The root-rhizosphere interface of Populus is the nexus of a variety of associations between bacteria, fungi, and the host plant and an ideal model for studying interactions between plants and microorganisms. However, such studies have generally been confined to greenhouse and plantation systems. Here we analyze microbial communities from the root endophytic and rhizospheric habitats of Populus deltoides in mature natural trees from both upland and bottomland sites in central Tennessee. Community profiling utilized 454 pyrosequencing with separate primers targeting the V4 region for bacterial 16S rRNA and the D1/D2 region for fungal 28S rRNA genes. Rhizosphere bacteria were dominated by Acidobacteria (31%) and Alphaproteobacteria (30%), whereas most endophytes were from the Gammaproteobacteria (54%) as well as Alphaproteobacteria (23%).

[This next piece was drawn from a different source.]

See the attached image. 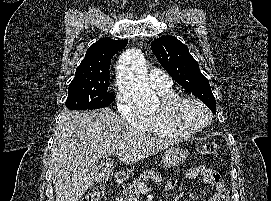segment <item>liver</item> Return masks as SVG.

A single Pseudomonas-like operational taxonomic unit (OTU) accounted for 34% of endophytic bacterial sequences. Endophytic bacterial richness was also highly variable and 10-fold lower than in rhizosphere samples originating from the same roots. Fungal rhizosphere and endophyte samples had approximately equal amounts of the Pezizomycotina (40%), while the Agaricomycotina were more abundant in the rhizosphere (34%) than endosphere (17%). Both fungal and bacterial rhizosphere samples were highly clustered compared to the more variable endophyte samples in a UniFrac principal coordinates analysis, regardless of upland or bottomland site origin. Hierarchical clustering of OTU relative abundance patterns also showed that the most abundant bacterial and fungal OTUs tended to be dominant in either the endophyte or rhizosphere samples but not both. Together, these findings demonstrate that root endophytic communities are distinct assemblages rather than opportunistic subsets of the rhizosphere. © 2011, American Society for Microbiology.